Diógenes resumia o método que pode conduzir à liberdade e à virtude nos dois conceitos essenciais de “exercício” e “fadiga”, que consistiam numa prática de vida capaz de temperar o físico e o espírito nas fadigas impostas pela natureza e, ao mesmo tempo, capaz de habituar o homem a dominar os prazeres e até a desprezá-los. Esse “desprezo pelos prazeres”, já pregado por Antístenes, é fundamental na vida do cínico, já que o prazer não só amolece o físico e o espírito, mas põe em perigo a liberdade, tomando o homem escravo, de vários modos, das coisas e dos homens aos quais estão ligados os prazeres. Até o matrimônio era contestado pelos cínicos, que o substituíam pela “convivência concorde entre homem e mulher”. E, naturalmente, a cidade era contestada: o cínico procla­mava-se “cidadão do mundo”.

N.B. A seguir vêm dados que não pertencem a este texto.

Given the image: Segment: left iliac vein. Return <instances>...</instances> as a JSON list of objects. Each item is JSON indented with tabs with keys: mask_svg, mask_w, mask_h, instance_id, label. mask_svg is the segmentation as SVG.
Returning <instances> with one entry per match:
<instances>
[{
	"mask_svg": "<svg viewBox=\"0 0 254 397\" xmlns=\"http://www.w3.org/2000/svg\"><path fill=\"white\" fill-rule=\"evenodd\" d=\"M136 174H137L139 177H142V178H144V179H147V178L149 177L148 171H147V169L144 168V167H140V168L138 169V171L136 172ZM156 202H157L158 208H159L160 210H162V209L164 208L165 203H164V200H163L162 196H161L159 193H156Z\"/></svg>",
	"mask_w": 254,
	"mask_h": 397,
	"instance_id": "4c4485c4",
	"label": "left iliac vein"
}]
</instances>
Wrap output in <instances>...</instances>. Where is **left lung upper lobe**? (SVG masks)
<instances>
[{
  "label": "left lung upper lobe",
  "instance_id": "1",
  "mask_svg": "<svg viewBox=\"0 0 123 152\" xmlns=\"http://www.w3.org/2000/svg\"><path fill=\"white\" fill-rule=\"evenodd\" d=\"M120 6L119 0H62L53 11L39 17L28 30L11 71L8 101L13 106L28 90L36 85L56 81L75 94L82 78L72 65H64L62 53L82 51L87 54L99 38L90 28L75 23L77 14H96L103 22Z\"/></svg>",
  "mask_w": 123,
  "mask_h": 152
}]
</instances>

A “autarquia”, ou seja, o bastar-se a si mesmo, a apatia e a indiferença diante de tudo eram os pontos de chegada da vida cínica. Um episódio, tomado famoso e, ademais, marco simbólico, define o espírito do cinismo talvez melhor do que qualquer outro: certa vez, quando Diógenes tomava sol, aproximou-se o grande Alexandre, o homem mais poderoso da terra, que lhe disse: “Pede- me o que quiseres”; ao que Diógenes respondeu: “Afasta-te do meu sol”. Diógenes não sabia o que fazer com o enorme poder de Alexandre; bastava-lhe, para estar contente, o sol, que é a coisa mais natural, à disposição de todos, ou melhor, bastava-lhe a profunda convicção da inutilidade de tal poder, já que a felicidade vem de dentro e não de fora do homem.

Talvez Diógenes tenha sido o primeiro a adotar o termo “cão” para autodefinir-se, vangloriando-se desse epíteto, que os outros lhe atribuíam por desprezo, e explicando que se chamava “cão” pelo seguinte motivo: “Faço festas aos que me dão alguma coisa, lato contra os que não me dão nada e mordo os celerados.”

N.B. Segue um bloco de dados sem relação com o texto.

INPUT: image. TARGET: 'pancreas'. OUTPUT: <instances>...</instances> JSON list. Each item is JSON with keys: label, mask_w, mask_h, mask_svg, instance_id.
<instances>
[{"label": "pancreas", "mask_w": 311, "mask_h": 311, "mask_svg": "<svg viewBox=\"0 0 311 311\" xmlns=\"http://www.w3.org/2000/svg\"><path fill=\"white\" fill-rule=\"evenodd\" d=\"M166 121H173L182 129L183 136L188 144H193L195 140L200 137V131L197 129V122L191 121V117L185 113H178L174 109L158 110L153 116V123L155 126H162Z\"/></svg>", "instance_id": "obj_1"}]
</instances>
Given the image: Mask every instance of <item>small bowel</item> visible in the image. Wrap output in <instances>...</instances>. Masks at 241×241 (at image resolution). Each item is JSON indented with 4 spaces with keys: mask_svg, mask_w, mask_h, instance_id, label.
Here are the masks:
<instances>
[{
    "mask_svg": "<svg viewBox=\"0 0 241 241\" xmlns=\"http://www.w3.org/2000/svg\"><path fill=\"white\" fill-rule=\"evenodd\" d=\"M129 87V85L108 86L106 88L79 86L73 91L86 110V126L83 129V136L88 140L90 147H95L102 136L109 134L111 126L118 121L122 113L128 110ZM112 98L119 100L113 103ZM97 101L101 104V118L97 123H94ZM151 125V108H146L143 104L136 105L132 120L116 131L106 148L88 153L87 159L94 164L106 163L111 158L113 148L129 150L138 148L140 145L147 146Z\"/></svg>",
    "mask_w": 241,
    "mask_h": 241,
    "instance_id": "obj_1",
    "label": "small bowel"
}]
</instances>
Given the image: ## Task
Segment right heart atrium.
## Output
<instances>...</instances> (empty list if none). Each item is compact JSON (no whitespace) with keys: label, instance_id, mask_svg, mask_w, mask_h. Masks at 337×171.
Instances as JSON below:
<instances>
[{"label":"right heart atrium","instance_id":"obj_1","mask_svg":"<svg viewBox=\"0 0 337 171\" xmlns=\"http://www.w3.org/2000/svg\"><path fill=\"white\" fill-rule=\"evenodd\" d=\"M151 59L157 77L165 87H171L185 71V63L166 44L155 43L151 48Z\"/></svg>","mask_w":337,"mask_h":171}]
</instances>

Diógenes foi porta-voz de muitas instâncias da época helenística, mesmo que de modo unilateral. Seus próprios contempo­râneos já o entendiam assim, erguendo-lhe tuna coluna que era encimada por um cão de mármore de Paros, com a inscrição: “Até o bronze cede ao tempo e envelhece, mas tua glória, Diógenes, permanecerá intacta eternamente porque só tu ensinaste aos mortais a doutrina de que a vida basta a si mesma e mostraste o caminho mais fácil para viver.”